My first post, hope its in the right place..
Some time ago i bought a sound system to go in my pub, i explained to the sales guy from a well known and well established audio shop exactly what i needed, took the advice bought the kit and its never worked, i'm hopeing you guys may be able to shed some light or point me in the right direction to getting it sorted.
To give you an idea of the layout, the pub has 4 rooms and i needed all speakers set up to one cd player & amp, i connected all the kit as instructed but i get virtually no sound from the second, third & forth speaker sets.
The equipment i am using is:
Pioneer PD M426 CD Player
NAD C320BEE Amp
QED SS50 Transmatch 5 way speaker switch
I am only using connection on the switch A,B,C,D
The speakers connected to A are Jamo cornet 30 6 OHM (very loud)
The speakers connected to B,C,D are Jamo Compact 700 8 OHM (Virtually no sound)
I have tried replaceing the speakers on A to a spare pair of Jamo Compact 700 8 OHM but this makes the situation worse, as the volume becomes even louder on this connection and still doesnt improve the volume on the other 3 sets.

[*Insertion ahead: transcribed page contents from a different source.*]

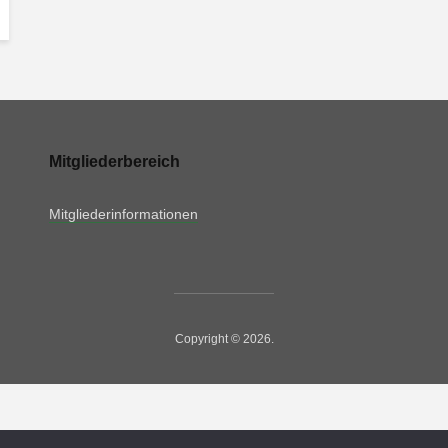
Mitgliederbereich
Mitgliederinformationen
Copyright © 2026.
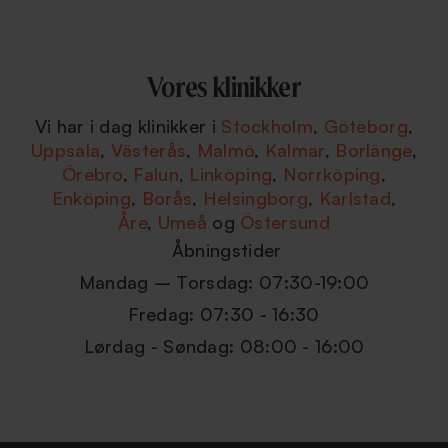
Vores klinikker
Vi har i dag klinikker i
Stockholm
,
Göteborg
,
Uppsala
,
Västerås
,
Malmö
,
Kalmar
,
Borlänge
,
Örebro
,
Falun
,
Linköping
,
Norrköping
,
Enköping
,
Borås
,
Helsingborg
,
Karlstad
,
Åre
,
Umeå
og
Östersund
Åbningstider
Mandag – Torsdag: 07:30-19:00
Fredag: 07:30 - 16:30
Lørdag - Søndag: 08:00 - 16:00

Its a total nighmare and i have no idea how to sort it, i have been told i need an impedence management system? and also it may be due to the fact the speaker cable is different in length running from the amp to the various rooms? I havnt got a clue, hope someone can help?
Regards
420uk
You should have used an outfit that specializes on commercial installations. Whoever sold you that equipment does not have the first clue about commercial installations.
Your main problem is the QED switch which is designed to work the way it does. It provides good performance in one room and only low background in all the others, which is what you have found out.
The next problem is your amp is too small.
You have several options.
1). Place impedance matching volume controls in each room. If all rooms are playing it will not be particularly loud on any room. A good deal of your power will be wasted as heat in the controls.
The reason you have to do this is that if you connect all your speakers together the impedance will be so low you will blow your amp instantly.
2). Place transformers at the amp to convert to a professional 70 volt system. You would have to place transformers at each speaker. The watts taps to the speakers would have to add up to 50 watts, as your amp is 50 watts per channel. By using the taps you can set a different level to each room. However once it is set it is set, and can not be changed on the fly.
This system would not waste amp power and distribute the power efficiently throughout the system. The Sound quality will be degraded by the transformers.
3). What you should have had was either a professional PA amp installed in the first place, or better: -
4). A pro eight channel amp giving around 100 watts per channel, with remote digital key pads in each room to control the volume and even change sources remotely.
Unfortunately anyway you sort this out will require a significant investment. The first option would be the cheapest, but I doubt you will be happy with it.
The best option is the last and by far the most expensive.